New research in the Journal of Nutrition, Health & Aging reveals that older people in the United States do not consume enough protein. Insufficient protein is a marker of poor diet and health overall, the study also suggests.
With age, the human body loses muscle mass. Sarcopenia, or the age-related gradual loss of muscle function, can slash muscle strength by around 50 percent. Also, loss of muscle mass and strength can lead to poor overall quality of life and increase the risk of falls and fractures in older age. So, as we age, intake of protein becomes increasingly important. However, few adults consume as much protein as they should, for a variety of reasons.
Older people often lose their appetite with age, have lower energy needs, or sometimes eat less due to financial and social difficulties. However, researchers do not know precisely how much protein older adults consume, so a new study aimed to fill this gap in research.

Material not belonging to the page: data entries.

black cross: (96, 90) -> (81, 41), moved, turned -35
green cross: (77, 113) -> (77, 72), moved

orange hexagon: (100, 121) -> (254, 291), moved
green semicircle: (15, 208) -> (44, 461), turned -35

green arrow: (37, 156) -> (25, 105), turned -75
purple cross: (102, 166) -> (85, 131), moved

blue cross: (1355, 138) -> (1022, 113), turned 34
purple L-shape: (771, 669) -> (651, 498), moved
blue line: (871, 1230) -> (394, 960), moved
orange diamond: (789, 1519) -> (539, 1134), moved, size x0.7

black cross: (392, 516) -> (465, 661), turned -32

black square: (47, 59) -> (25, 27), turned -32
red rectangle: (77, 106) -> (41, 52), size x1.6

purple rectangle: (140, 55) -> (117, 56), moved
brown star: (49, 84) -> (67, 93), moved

Christopher A. Taylor, Ph.D. — a registered dietitian and associate professor at the Ohio State
University in Columbus — is the last and corresponding author of the new study.
Taylor and his team examined data from the 2005–2014 National Health and Nutrition Examination Survey to investigate the protein intake of 11,680 adults aged 51 and above. The scientists looked at the link between protein intake, dietary patterns, and physical function in these older adults. They stratified the study sample, used the Healthy Eating Index to assess the quality of the adults' diet, and weighted the data analyses "to create a nationally representative sample."
Overall, their analysis found that up to 46 percent of the oldest participants in the study did not consume enough protein on a regular basis. A third of them were missing 30 grams (g) of protein from their daily diet, which — for an adult who weighs 160 pounds, or 72.6 kilograms (kg) — is the equivalent of over half of the recommended intake. The United States recommended daily allowance of protein is 0.8 g per kg.
Secondly, participants whose protein intake was lower than the recommended level had a poorer diet overall, as well as "significantly more functional limitations." These people consumed fewer healthful foods such as greens and beans, dairy, seafood, and plant protein foods. People who do not consume enough protein, explain the study authors, are less likely to meet the recommended daily allowances for micronutrients that have antioxidant properties or that benefit the immune system, such as zinc, selenium, vitamin E, vitamin C, and vitamin D.
Also, according to the researchers, "[T]hose below the protein intake recommendation were more likely to be limited when stooping, crouching, or kneeling, standing or sitting for long periods, walking up 10 steps, preparing meals, and walking for a quarter mile." They conclude that "[n]utrition screening procedures should not be limited to the oldest adults and could begin with those over 50 years of age."
When I read the title of this article I immediately questioned the validity. Most Americans just eat too much food and are morbidly obese. I think the recommendation of 0.8 g per Kg is too high. For me that would be 67 g of protein daily. My goal is 45 g per day.
However, even if their recommendation is too high, if people are 30 g short of this level it is too low. Again, for me that would be 37 g per day, 20% below my goal.
The goal of 45 g of protein intake per day is a reasonable, easily obtained goal. Two eggs for breakfast provide 15 g of protein and 4 ounces of meat or fish at lunch and dinner is also 15 g each. That is a small protein serving at each of the main meals. You can supplement some nuts or other protein rich plant food to raise that intake if you feel it is necessary or skip a protein serving at one meal.